I am basically in your shoes. I have a 7D, 17-55 & a 70-200 II. Eventually, I want a FF either a 5DIII or maybe even a 1DX. I have thought about keeping the trusty 7D as a backup body, but for me it doesn't make much sense to have two different sensor sizes. I don't want to have to have two sets of lenses to cover the same 35mm focal length equivalent. 

Just my two cents.


----------



## kimloris (Mar 12, 2012)

Thanks for the replies.

It is true that it does not make sense to cover the same focal range with two different sensor sizes. This is why I initially thought of buying a FF with 24-105 + keeping my 7d with 70-200mm (equivalent 112-320mm) and having and overall 24-320mm (with a gap 105-112mm) and not having to change lenses (takes some time and risk of having dust on sensor). I would sell my 17-55mm of course.

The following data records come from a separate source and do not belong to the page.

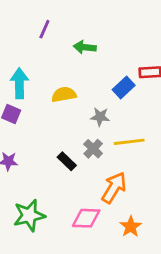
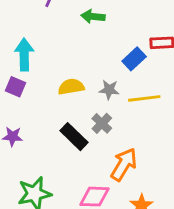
yellow semicircle: (64, 95) -> (71, 87), moved
yellow line: (129, 142) -> (144, 98), moved
black rectangle: (67, 161) -> (74, 137), size x1.4

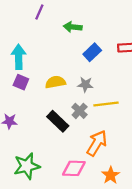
blue rectangle: (134, 59) -> (92, 52), moved
purple square: (15, 87) -> (21, 82), moved
yellow line: (144, 98) -> (106, 104), moved

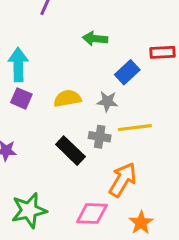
green arrow: (73, 27) -> (95, 39), moved
blue rectangle: (92, 52) -> (127, 72), moved
gray cross: (80, 111) -> (100, 137), turned -35

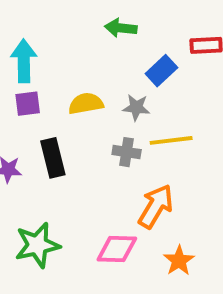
purple square: (21, 98) -> (28, 104), turned -30
black rectangle: (70, 151) -> (53, 158), moved, turned 32

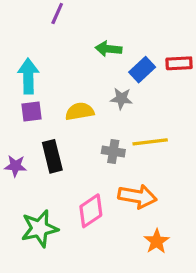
blue rectangle: (161, 71) -> (142, 70), moved
gray star: (136, 107) -> (121, 99), moved
orange arrow: (156, 206) -> (137, 196), turned 69
pink diamond: (117, 249) -> (91, 211), moved, turned -36

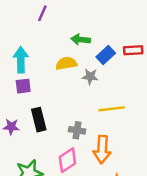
yellow semicircle: (80, 111) -> (66, 63), moved
gray cross: (113, 151) -> (77, 130), moved
orange arrow: (137, 196) -> (102, 149), turned 84

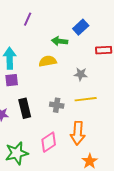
blue rectangle: (106, 55) -> (81, 27), moved
gray star: (90, 77) -> (81, 74), moved
gray cross: (77, 130) -> (57, 105), moved

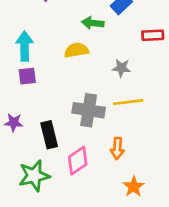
gray cross: (57, 105) -> (89, 110), size x1.6
black rectangle: (25, 108) -> (49, 135), moved
orange arrow: (78, 133) -> (117, 148), size x0.7

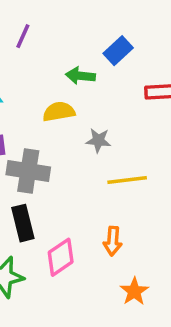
gray star: (121, 68) -> (98, 140), moved
gray cross: (89, 110) -> (28, 171), moved

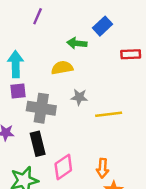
gray star: (98, 140) -> (79, 97), moved
orange arrow: (113, 241) -> (103, 168), moved

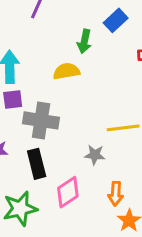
green arrow: (77, 43) -> (84, 41), turned -84
gray star: (79, 97) -> (95, 155), moved

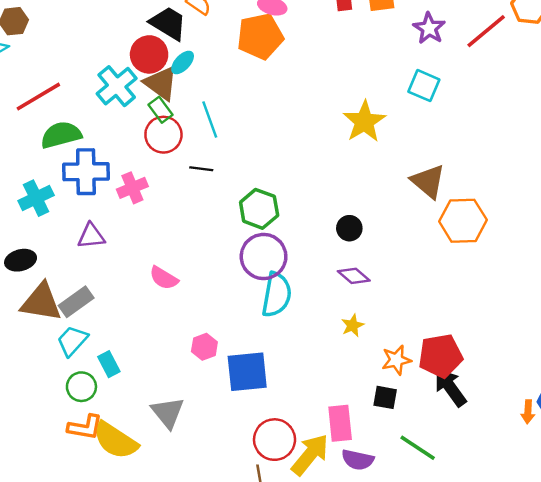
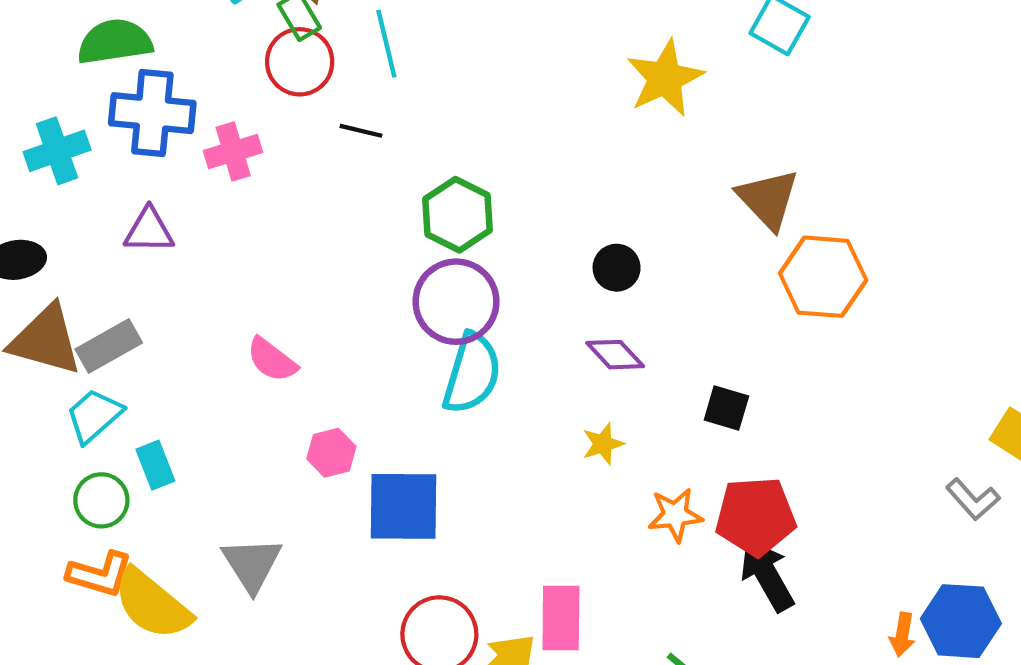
pink semicircle: (164, 278) -> (272, 360), moved
black square: (385, 397) -> (726, 408), moved

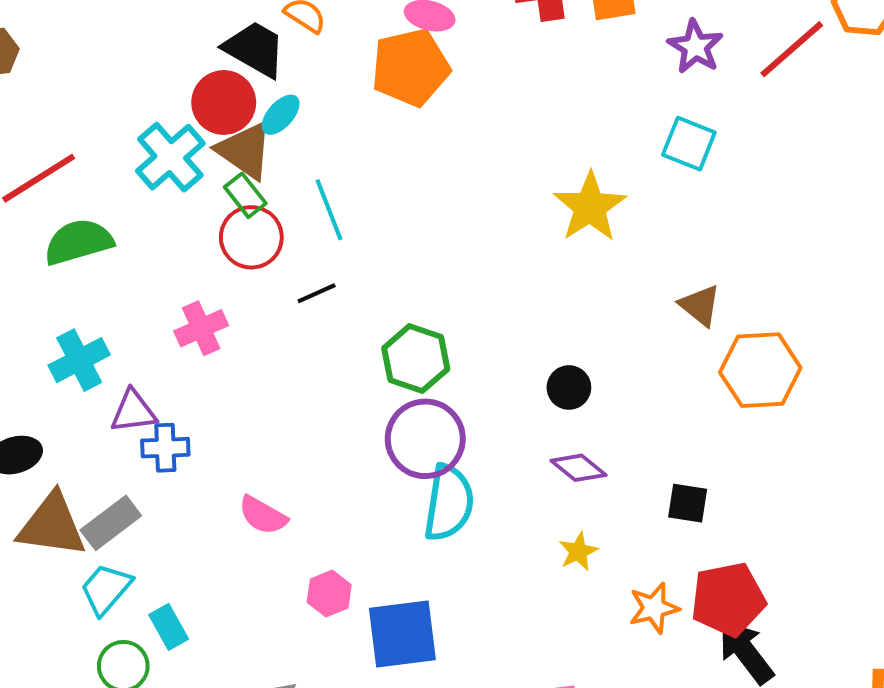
blue cross: (152, 113) -> (165, 448), moved, size x0.6
black line: (361, 131) -> (317, 293), turned -30
cyan cross: (57, 151) -> (79, 360), moved
brown triangle: (768, 199) -> (700, 305), size x0.7

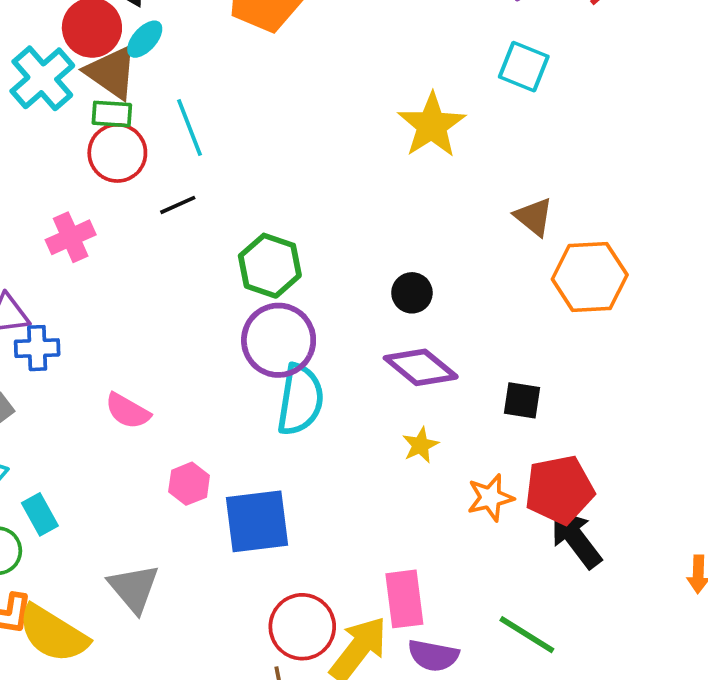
green rectangle: (245, 195) -> (112, 114), turned -48
purple diamond: (578, 468) -> (421, 367), size x1.4

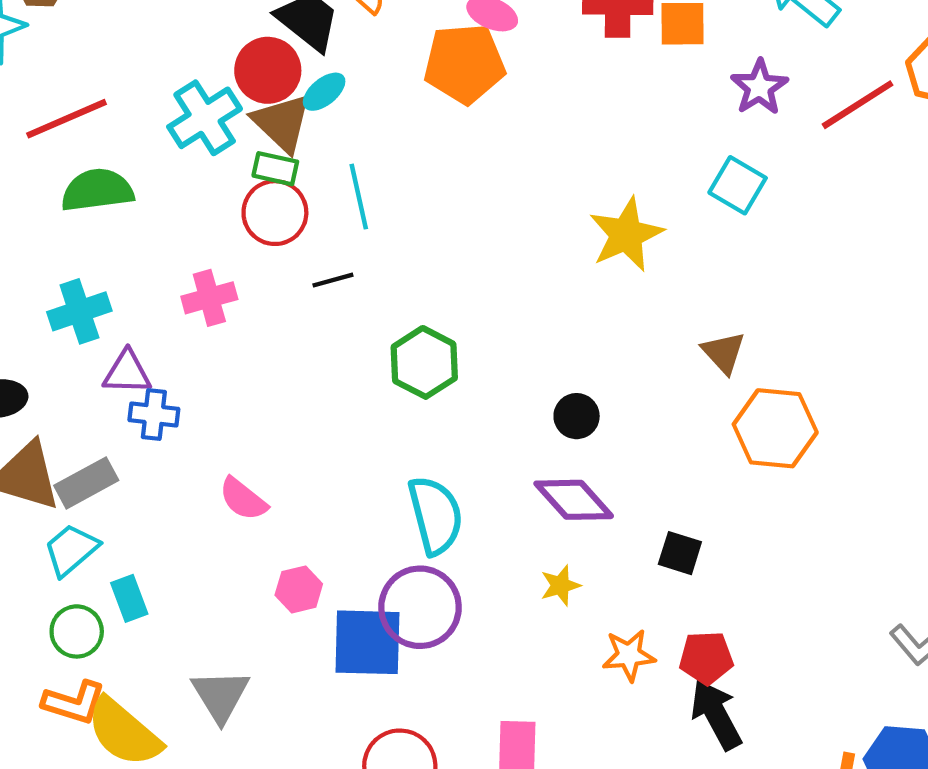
purple circle: (279, 340) -> (420, 607), moved
cyan semicircle: (300, 400) -> (435, 515), turned -32
red pentagon: (559, 490) -> (706, 658), size x0.7

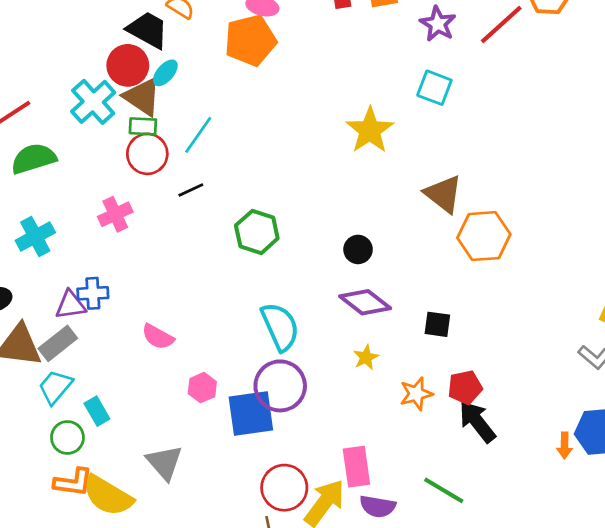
cyan line: (359, 197) -> (198, 135), turned 57
brown triangle: (724, 353) -> (443, 194), size x1.4
purple triangle: (127, 372) -> (70, 305), moved

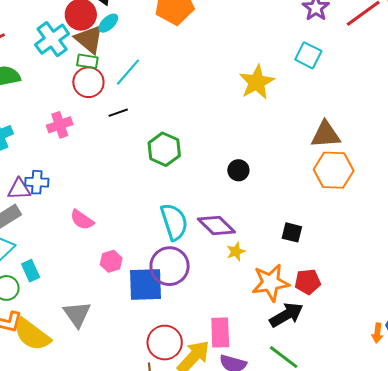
brown triangle: (443, 194) -> (326, 134), moved, turned -48
purple diamond: (365, 302) -> (216, 226), moved
orange star: (416, 394) -> (271, 283), size x1.5
black arrow: (477, 422) -> (286, 315), moved, turned 92

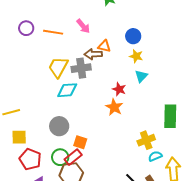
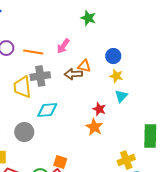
pink arrow: (83, 26) -> (63, 46), turned 77
yellow trapezoid: (58, 67) -> (22, 87), moved, turned -35
gray cross: (81, 68) -> (40, 76), moved
gray circle: (59, 126) -> (24, 132), moved

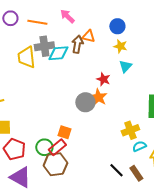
pink arrow: (63, 46) -> (67, 16), turned 98
brown arrow: (73, 74) -> (77, 44), turned 102
cyan diamond: (47, 110) -> (58, 53), moved
gray circle: (24, 132) -> (85, 102), moved

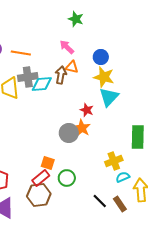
pink arrow: (67, 16) -> (67, 47), moved
yellow star: (120, 46) -> (104, 77), size x1.5
cyan triangle: (125, 66) -> (109, 97), size x1.5
green circle: (44, 147) -> (67, 178), moved

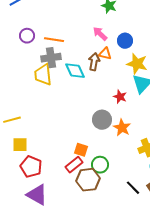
blue circle: (101, 57) -> (125, 41), moved
gray cross: (28, 77) -> (51, 58), moved
cyan diamond: (42, 84) -> (75, 71), turned 70
orange star: (82, 128) -> (122, 128), moved
brown hexagon: (39, 195) -> (88, 180), moved

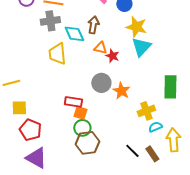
orange triangle: (105, 54) -> (100, 48), moved
yellow trapezoid: (43, 75) -> (57, 54), moved
red star: (120, 97) -> (112, 56), moved
red rectangle: (74, 165) -> (73, 102), moved, turned 48
green circle: (100, 165) -> (82, 128), moved

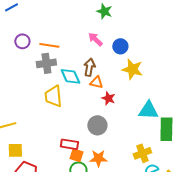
cyan triangle: (141, 47) -> (148, 110), moved, turned 50
orange triangle: (100, 48) -> (96, 82), moved
orange star: (121, 91) -> (98, 158), moved, turned -30

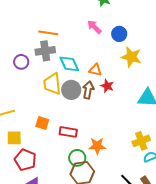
purple circle: (22, 41) -> (21, 62), moved
brown arrow: (89, 67) -> (88, 90), moved
gray circle: (97, 125) -> (71, 90), moved
orange square: (76, 155) -> (42, 123), moved

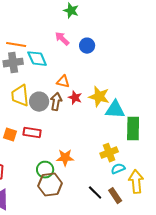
yellow star: (131, 57) -> (99, 97), moved
cyan diamond: (69, 64) -> (37, 59), moved
red rectangle: (68, 132) -> (32, 133), moved

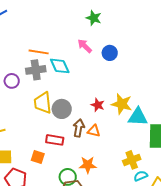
orange triangle: (63, 82) -> (94, 131), moved
brown arrow: (56, 102) -> (79, 128), moved
orange square: (10, 135) -> (38, 157), moved

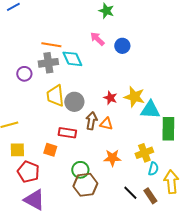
orange star: (88, 165) -> (112, 158), moved
cyan semicircle: (141, 176) -> (153, 169), turned 128

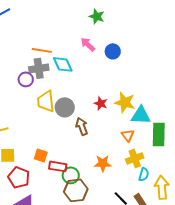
purple circle: (24, 74) -> (26, 79), moved
brown arrow: (91, 121) -> (82, 126), turned -30
orange triangle: (106, 124) -> (128, 135), moved, turned 40
red rectangle: (67, 133) -> (58, 166), moved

The price of the 5D3 suprised me and I just cannot afford the kit. 
EDIT: I could buy the kit with my credit card and cancel the body only order BUT I would lose my pre-order position in the B&H waiting list and I am really impatient to test the new camera. END EDIT

Therefore I was wondering if it would be satisfying to have the 7d with 17-55mm (equivalent 27-88mm) and the 5D3 with 70-200mm which would be an overall 27-200mm covered (with no gap)

Besides the fact that the overall focal range is shorter with the last option, I read people saying that FF makes more sense for wide focal range but I also read that some people "rediscovered" their 70-200mm with FF.

I like distant.star's idea of buying a 50mm prime and see if I am happy with this setting.

I could also just wait and save to buy a 24-105 later but the kit allows to save almost $300.


----------



## ksuweh (Mar 12, 2012)

It kinda sounds like you made up your mind already if you have the 5DIII on pre-order. Just keep your pre-order position. If you don't then I think you would beat yourself up about it.

Do you really need a backup body?? Would a 1.4x teleconverter work for you instead? It would be a cheaper option of getting the extra reach.


----------



## MrBeavis5 (Mar 12, 2012)

I'm kinda in the same boat as you, I have a 50D, 10-22, 17-55, 28-135 (50D kit lens), and 70-200, and I want to make the jump to FF with a 5DIII.

I thought about the same thing... using the 17-55 on the 50D and 70-200 on the 5DIII would be a cool dual-camera setup. But I also think that once I get used to the 5D autofocus and handling my 50D is just going to become an expensive paperweight. Thats where my boat is different from your boat. If my 50D was a 7D, I would be on the fence just like you. LOL.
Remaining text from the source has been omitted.